(Saved data entries)
▬▬▬▬▬▬
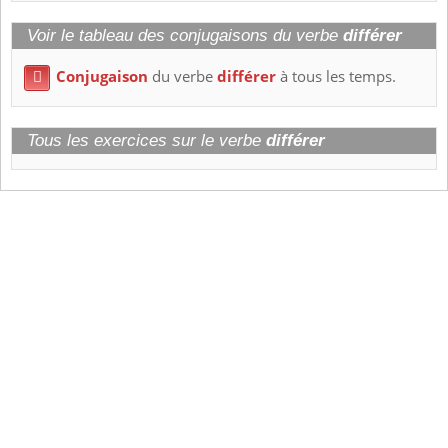
Voir le tableau des conjugaisons du verbe
différer
Conjugaison
du verbe
différer
à tous les temps.

Tous les exercices sur le verbe
différer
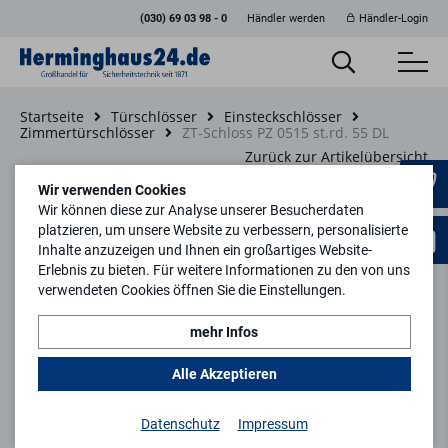
(030) 69 03 98 - 0
Händler werden
Händler-Login
Startseite
Türschlösser
Einsteckschlösser
Zimmertürschlösser
ZT-Schloss PZ 0515 st.rd. 55 DL
Zurück zur Artikelübersicht
Wir verwenden Cookies
Wir können diese zur Analyse unserer Besucherdaten
platzieren, um unsere Website zu verbessern, personalisierte
Inhalte anzuzeigen und Ihnen ein großartiges Website-
Erlebnis zu bieten. Für weitere Informationen zu den von uns
verwendeten Cookies öffnen Sie die Einstellungen.
mehr Infos
Alle Akzeptieren
Datenschutz
Impressum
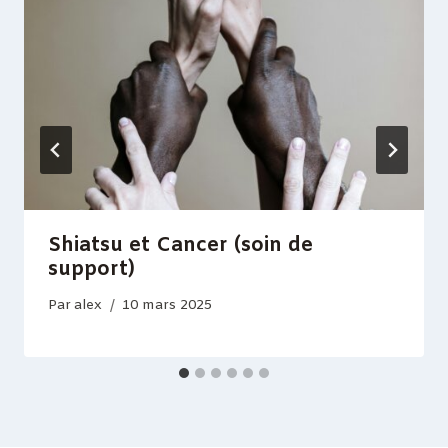
Shiatsu et Cancer (soin de
support)
Par
alex
10 mars 2025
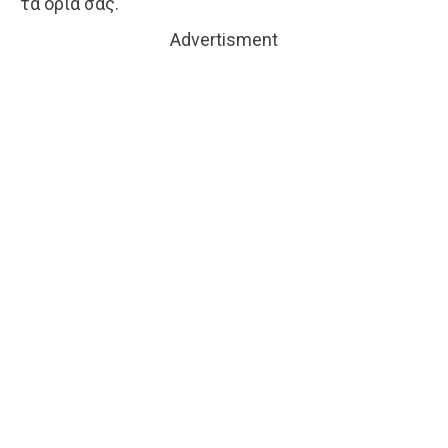
τα όριά σας.
Advertisment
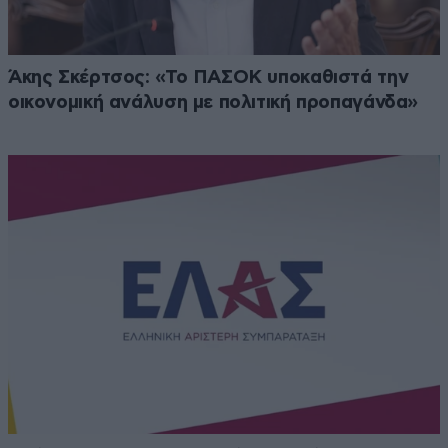
Άκης Σκέρτσος: «Το ΠΑΣΟΚ υποκαθιστά την
οικονομική ανάλυση με πολιτική προπαγάνδα»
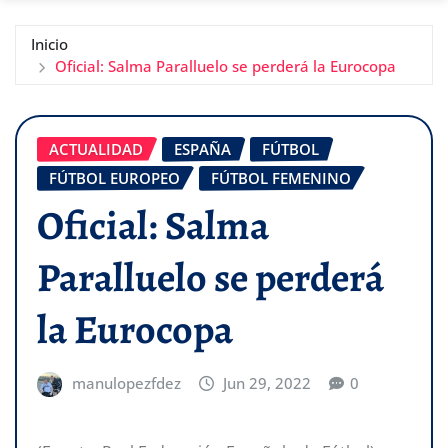
Inicio
Oficial: Salma Paralluelo se perderá la Eurocopa
ACTUALIDAD
ESPAÑA
FÚTBOL
FÚTBOL EUROPEO
FÚTBOL FEMENINO
Oficial: Salma
Paralluelo se perderá
la Eurocopa
manulopezfdez
Jun 29, 2022
0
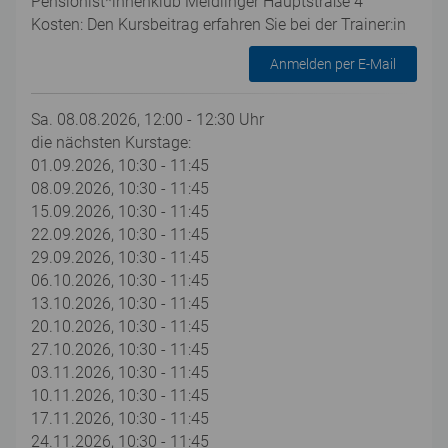
Pensionist*innenklub Meidlinger Hauptstraße 4
Kosten: Den Kursbeitrag erfahren Sie bei der Trainer:in
Anmelden per E-Mail
Sa. 08.08.2026, 12:00 - 12:30 Uhr
die nächsten Kurstage:
01.09.2026, 10:30 - 11:45
08.09.2026, 10:30 - 11:45
15.09.2026, 10:30 - 11:45
22.09.2026, 10:30 - 11:45
29.09.2026, 10:30 - 11:45
06.10.2026, 10:30 - 11:45
13.10.2026, 10:30 - 11:45
20.10.2026, 10:30 - 11:45
27.10.2026, 10:30 - 11:45
03.11.2026, 10:30 - 11:45
10.11.2026, 10:30 - 11:45
17.11.2026, 10:30 - 11:45
24.11.2026, 10:30 - 11:45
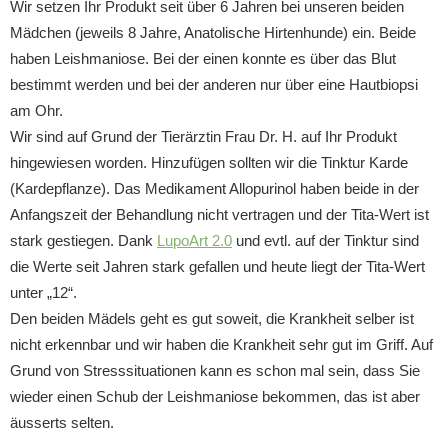
Wir setzen Ihr Produkt seit über 6 Jahren bei unseren beiden
Mädchen (jeweils 8 Jahre, Anatolische Hirtenhunde) ein. Beide
haben Leishmaniose. Bei der einen konnte es über das Blut
bestimmt werden und bei der anderen nur über eine Hautbiopsi
am Ohr.
Wir sind auf Grund der Tierärztin Frau Dr. H. auf Ihr Produkt
hingewiesen worden. Hinzufügen sollten wir die Tinktur Karde
(Kardepflanze). Das Medikament Allopurinol haben beide in der
Anfangszeit der Behandlung nicht vertragen und der Tita-Wert ist
stark gestiegen. Dank
LupoArt 2.0
und evtl. auf der Tinktur sind
die Werte seit Jahren stark gefallen und heute liegt der Tita-Wert
unter „12“.
Den beiden Mädels geht es gut soweit, die Krankheit selber ist
nicht erkennbar und wir haben die Krankheit sehr gut im Griff. Auf
Grund von Stresssituationen kann es schon mal sein, dass Sie
wieder einen Schub der Leishmaniose bekommen, das ist aber
äusserts selten.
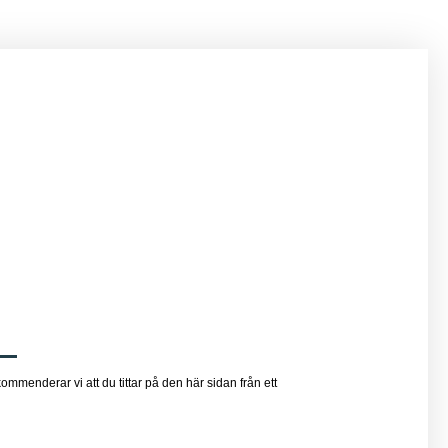
ommenderar vi att du tittar på den här sidan från ett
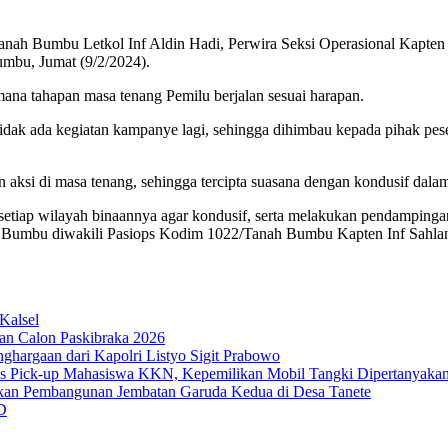
h Bumbu Letkol Inf Aldin Hadi, Perwira Seksi Operasional Kapten 
mbu, Jumat (9/2/2024).
a tahapan masa tenang Pemilu berjalan sesuai harapan.
idak ada kegiatan kampanye lagi, sehingga dihimbau kepada pihak pes
 aksi di masa tenang, sehingga tercipta suasana dengan kondusif dala
i setiap wilayah binaannya agar kondusif, serta melakukan pendampin
Bumbu diwakili Pasiops Kodim 1022/Tanah Bumbu Kapten Inf Sahlan
Kalsel
an Calon Paskibraka 2026
ghargaan dari Kapolri Listyo Sigit Prabowo
us Pick-up Mahasiswa KKN, Kepemilikan Mobil Tangki Dipertanyaka
an Pembangunan Jembatan Garuda Kedua di Desa Tanete
D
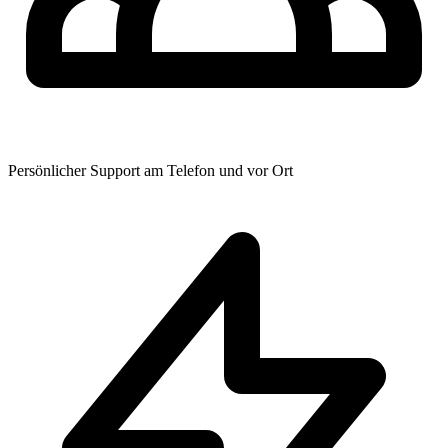
Persönlicher Support am Telefon und vor Ort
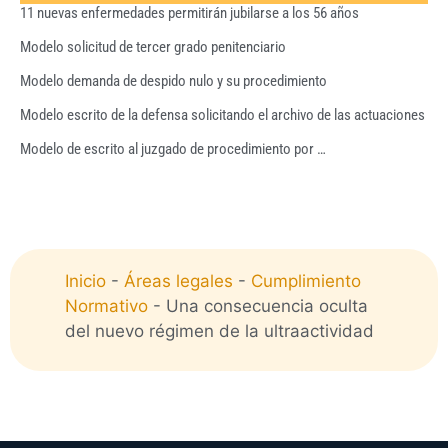
11 nuevas enfermedades permitirán jubilarse a los 56 años
Modelo solicitud de tercer grado penitenciario
Modelo demanda de despido nulo y su procedimiento
Modelo escrito de la defensa solicitando el archivo de las actuaciones
Modelo de escrito al juzgado de procedimiento por …
Inicio
-
Áreas legales
-
Cumplimiento
Normativo
-
Una consecuencia oculta
del nuevo régimen de la ultraactividad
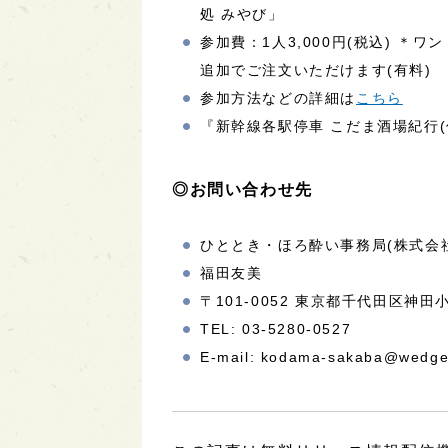
処 みやび」
参加費：1人3,000円(税込) ＊
追加でご注文いただけます(有料)
参加方法などの詳細は
こちら
『新幹線各駅停車 こだま酒場紀行(
◎お問い合わせ先
ひととき・ほろ酔い事務局(株式会
福田友美
〒101-0052 東京都千代田区神田
TEL: 03-5280-0527
E-mail: kodama-sakaba@wedge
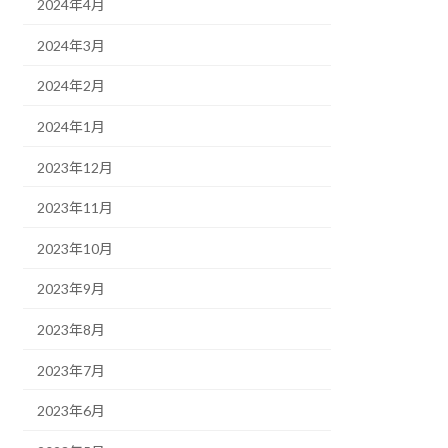
2024年4月
2024年3月
2024年2月
2024年1月
2023年12月
2023年11月
2023年10月
2023年9月
2023年8月
2023年7月
2023年6月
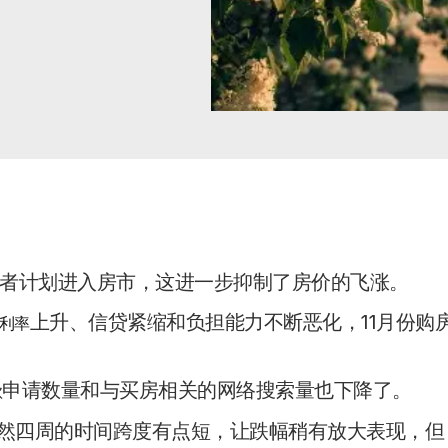
者计划进入房市，这进一步抑制了房价的飞涨。
上升、信贷紧缩和负担能力不断恶化，11月份购
利率
申请数量和与买房相关的网络搜索量也下降了。
款
k表示，虽然四周的时间跨度有点短，让跌幅稍有放大表现，但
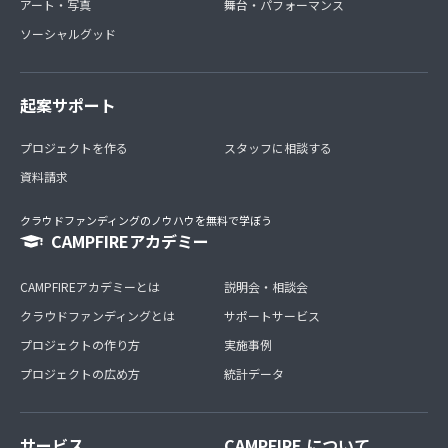
アート・写真
舞台・パフォーマンス
ソーシャルグッド
起案サポート
プロジェクトを作る
スタッフに相談する
資料請求
クラウドファンディングのノウハウを無料で学ぼう
CAMPFIREアカデミー
CAMPFIREアカデミーとは
説明会・相談会
クラウドファンディングとは
サポートサービス
プロジェクトの作り方
実施事例
プロジェクトの広め方
統計データ
サービス
CAMPFIRE について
▬▬▬▬▬▬
> _Work instructions_
Repeat each entry above word for word, leaving every picture out.

> _Finished task_
Voir le tableau des conjugaisons du verbe
différer
Conjugaison
du verbe
différer
à tous les temps.

Tous les exercices sur le verbe
différer
(030) 69 03 98 - 0
Händler werden
Händler-Login
Startseite
Türschlösser
Einsteckschlösser
Zimmertürschlösser
ZT-Schloss PZ 0515 st.rd. 55 DL
Zurück zur Artikelübersicht
Wir verwenden Cookies
Wir können diese zur Analyse unserer Besucherdaten
platzieren, um unsere Website zu verbessern, personalisierte
Inhalte anzuzeigen und Ihnen ein großartiges Website-
Erlebnis zu bieten. Für weitere Informationen zu den von uns
verwendeten Cookies öffnen Sie die Einstellungen.
mehr Infos
Alle Akzeptieren
Datenschutz
Impressum
Shiatsu et Cancer (soin de
support)
Par
alex
10 mars 2025
τα όριά σας.
Advertisment
Άκης Σκέρτσος: «Το ΠΑΣΟΚ υποκαθιστά την
οικονομική ανάλυση με πολιτική προπαγάνδα»
Inicio
Oficial: Salma Paralluelo se perderá la Eurocopa
ACTUALIDAD
ESPAÑA
FÚTBOL
FÚTBOL EUROPEO
FÚTBOL FEMENINO
Oficial: Salma
Paralluelo se perderá
la Eurocopa
manulopezfdez
Jun 29, 2022
0
Pensionist*innenklub Meidlinger Hauptstraße 4
Kosten: Den Kursbeitrag erfahren Sie bei der Trainer:in
Anmelden per E-Mail
Sa. 08.08.2026, 12:00 - 12:30 Uhr
die nächsten Kurstage:
01.09.2026, 10:30 - 11:45
08.09.2026, 10:30 - 11:45
15.09.2026, 10:30 - 11:45
22.09.2026, 10:30 - 11:45
29.09.2026, 10:30 - 11:45
06.10.2026, 10:30 - 11:45
13.10.2026, 10:30 - 11:45
20.10.2026, 10:30 - 11:45
27.10.2026, 10:30 - 11:45
03.11.2026, 10:30 - 11:45
10.11.2026, 10:30 - 11:45
17.11.2026, 10:30 - 11:45
24.11.2026, 10:30 - 11:45
Wir setzen Ihr Produkt seit über 6 Jahren bei unseren beiden
Mädchen (jeweils 8 Jahre, Anatolische Hirtenhunde) ein. Beide
haben Leishmaniose. Bei der einen konnte es über das Blut
bestimmt werden und bei der anderen nur über eine Hautbiopsi
am Ohr.
Wir sind auf Grund der Tierärztin Frau Dr. H. auf Ihr Produkt
hingewiesen worden. Hinzufügen sollten wir die Tinktur Karde
(Kardepflanze). Das Medikament Allopurinol haben beide in der
Anfangszeit der Behandlung nicht vertragen und der Tita-Wert ist
stark gestiegen. Dank
LupoArt 2.0
und evtl. auf der Tinktur sind
die Werte seit Jahren stark gefallen und heute liegt der Tita-Wert
unter „12“.
Den beiden Mädels geht es gut soweit, die Krankheit selber ist
nicht erkennbar und wir haben die Krankheit sehr gut im Griff. Auf
Grund von Stresssituationen kann es schon mal sein, dass Sie
wieder einen Schub der Leishmaniose bekommen, das ist aber
äusserts selten.
ommenderar vi att du tittar på den här sidan från ett
h Bumbu Letkol Inf Aldin Hadi, Perwira Seksi Operasional Kapten 
mbu, Jumat (9/2/2024).
a tahapan masa tenang Pemilu berjalan sesuai harapan.
idak ada kegiatan kampanye lagi, sehingga dihimbau kepada pihak pes
 aksi di masa tenang, sehingga tercipta suasana dengan kondusif dala
i setiap wilayah binaannya agar kondusif, serta melakukan pendampin
Bumbu diwakili Pasiops Kodim 1022/Tanah Bumbu Kapten Inf Sahlan
Kalsel
an Calon Paskibraka 2026
ghargaan dari Kapolri Listyo Sigit Prabowo
us Pick-up Mahasiswa KKN, Kepemilikan Mobil Tangki Dipertanyaka
an Pembangunan Jembatan Garuda Kedua di Desa Tanete
D
Persönlicher Support am Telefon und vor Ort
11 nuevas enfermedades permitirán jubilarse a los 56 años
Modelo solicitud de tercer grado penitenciario
Modelo demanda de despido nulo y su procedimiento
Modelo escrito de la defensa solicitando el archivo de las actuaciones
Modelo de escrito al juzgado de procedimiento por …
Inicio
-
Áreas legales
-
Cumplimiento
Normativo
-
Una consecuencia oculta
del nuevo régimen de la ultraactividad
処 みやび」
参加費：1人3,000円(税込) ＊
追加でご注文いただけます(有料)
参加方法などの詳細は
こちら
『新幹線各駅停車 こだま酒場紀行(
◎お問い合わせ先
ひととき・ほろ酔い事務局(株式会
福田友美
〒101-0052 東京都千代田区神田
TEL: 03-5280-0527
E-mail: kodama-sakaba@wedge
2024年4月
2024年3月
2024年2月
2024年1月
2023年12月
2023年11月
2023年10月
2023年9月
2023年8月
2023年7月
2023年6月
者计划进入房市，这进一步抑制了房价的飞涨。
上升、信贷紧缩和负担能力不断恶化，11月份购
利率
申请数量和与买房相关的网络搜索量也下降了。
款
k表示，虽然四周的时间跨度有点短，让跌幅稍有放大表现，但
アート・写真
舞台・パフォーマンス
ソーシャルグッド
起案サポート
プロジェクトを作る
スタッフに相談する
資料請求
クラウドファンディングのノウハウを無料で学ぼう
CAMPFIREアカデミー
CAMPFIREアカデミーとは
説明会・相談会
クラウドファンディングとは
サポートサービス
プロジェクトの作り方
実施事例
プロジェクトの広め方
統計データ
サービス
CAMPFIRE について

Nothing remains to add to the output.